De acordo com levantamento feito pela Secretaria Especial de Políticas para as Mulheres, até agosto de 2007, haviam sido instalados 38 juizados ou varas em 12 estados, além do Distrito Federal. Outras 86 dessas instâncias foram adaptadas para atender os casos previstos na nova lei.

Mas para que a Lei Maria da Penha saia, de fato, do papel, é preciso ainda muito esforço do Poder Público nos âmbitos federal, estaduais e municipais no sentido de colocar em prática todos os instrumentos previstos. São casas-abrigos, centros de referências, delegacias especializadas, que só podem ser implementados no âmbito dos estados e municípios.

Os serviços de prevenção e proteção às vítimas ainda estão concentrados no Sudeste. Das 400 delegacias especializadas em atendimento à mulher, cerca de 40% estão em São Paulo. Os maiores desafios são a interiorização e o aumento da qualidade do atendimento, além da própria divulgação da lei. A maior parte das medidas previstas - serviços de saúde, casas abrigo, núcleos de defensoria pública - tem de acontecer nos estados e municípios, mas isso ainda não é prioridade no planejamento governamental. Espera-se que, o processo de elaboração dos Planos Plurianuais (2008-2011) dos estados e do governo federal sinalize compromisso dos governantes com a inclusão dessas ações, bem como a garantia de recursos para a ampliação e melhor qualificação das equipes de atendimento.

Um esforço merecedor de destaque é o papel que os movimentos de mulheres e feministas vêm desempenhando para implementar a lei. As ações das organizações, dos movimentos e de militantes autônomas vão desde a ocupação das ruas; divulgação da lei de porta em porta; a mobilização na II Conferência Nacional de Políticas para as Mulheres ao exigirem dos governos nas três esferas da federação a implementação da lei; até a fiscalização dos atos do Executivo e o monitoramento das decisões do Judiciário.
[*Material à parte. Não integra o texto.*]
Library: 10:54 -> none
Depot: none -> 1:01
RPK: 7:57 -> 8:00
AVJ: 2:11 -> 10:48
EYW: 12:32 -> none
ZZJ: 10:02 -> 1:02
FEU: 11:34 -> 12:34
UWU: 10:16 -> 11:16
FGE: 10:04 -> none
REGISTRO DE QUEIXAS - Nesses 12 meses de vigência ainda não foi possível identificar o real impacto da lei na redução dos casos de agressão física. Em algumas regiões como o Distrito Federal e São Paulo, os índices de denúncia caíram. Em outros locais, como Pernambuco e Santa Catarina, porém, houve um salto grande.
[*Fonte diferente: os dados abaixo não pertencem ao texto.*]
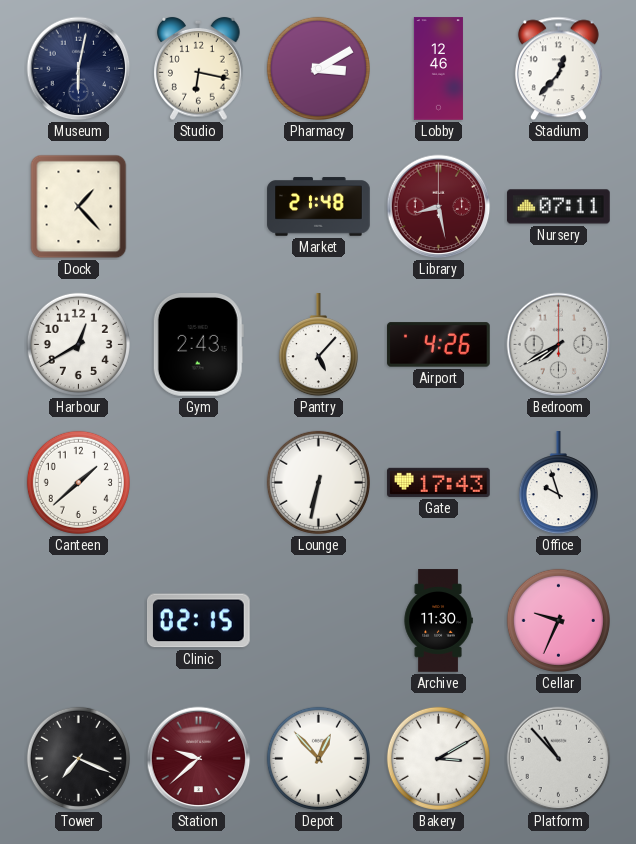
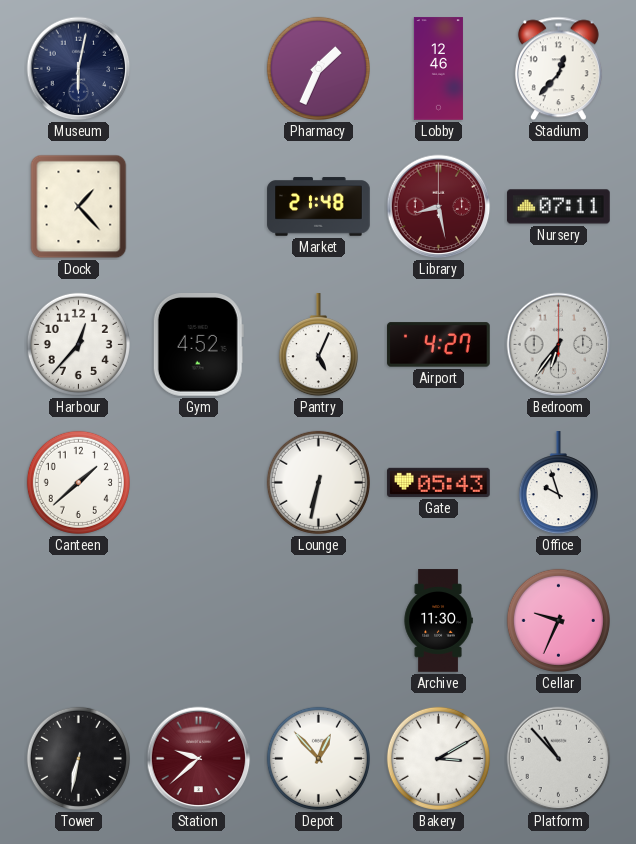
Studio: 6:17 -> none
Pharmacy: 3:10 -> 1:34
Harbour: 12:40 -> 12:37
Gym: 2:43 -> 4:52
Pantry: 5:07 -> 5:04
Airport: 4:26 -> 4:27
Bedroom: 7:40 -> 6:36
Gate: 17:43 -> 05:43
Clinic: 02:15 -> none
Tower: 7:19 -> 6:32
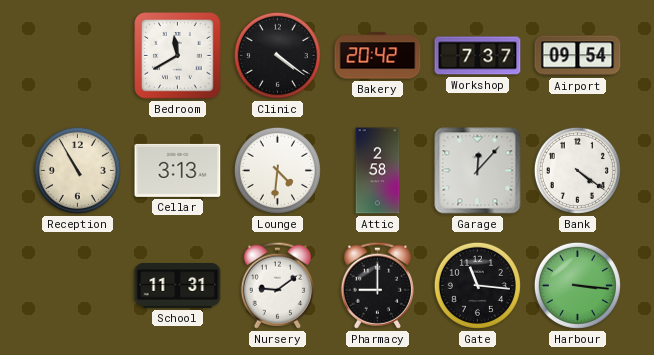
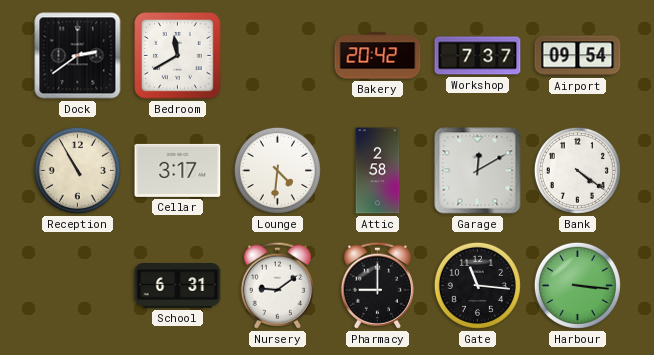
Dock: none -> 2:39
Clinic: 4:21 -> none
Cellar: 3:13 -> 3:17
Garage: 12:07 -> 12:10
School: 11:31 -> 6:31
Alguns especialistas acreditam que a redução das queixas seja, na verdade, não notificação dos casos de violência, já que as vítimas poderiam se inibir com medo da prisão em flagrante dos parceiros. Isso porque, na época da divulgação da lei, teria sido dada grande ênfase ao fato de que, uma vez feita a ocorrência policial, a vítima não pode retirar a queixa. Para sanar esses problemas, é preciso colocar em prática os instrumentos de informação e divulgação de direitos, previstos na própria lei.

Mas essas são apenas hipóteses e evidenciam a necessidade de se implantar o sistema nacional de informações sobre a violência contra as mulheres e a importância do observatório da Lei Maria da Penha. Assim, será possível monitorar as ações empreendidas pelo país e fazer eventuais ajustes para a efetivação na nova legislação, de forma a garantir uma vida sem violência para as brasileiras.

O que fazer para mudar a realidade

Com o intuito de aumentar o entendimento e a eficácia da Lei Maria da Penha, o CFEMEA está lançando a cartilha Lei Maria da Penha: do papel para a vida. Trata-se da primeira publicação sobre o texto jurídico que orienta como atuar nas três fases do ciclo orçamentário (Plano Plurianual, Lei de Diretrizes Orçamentárias e Lei Orçamentária Anual) no nível federal, nos estados e municípios e então colocar em prática o que prevê o documento.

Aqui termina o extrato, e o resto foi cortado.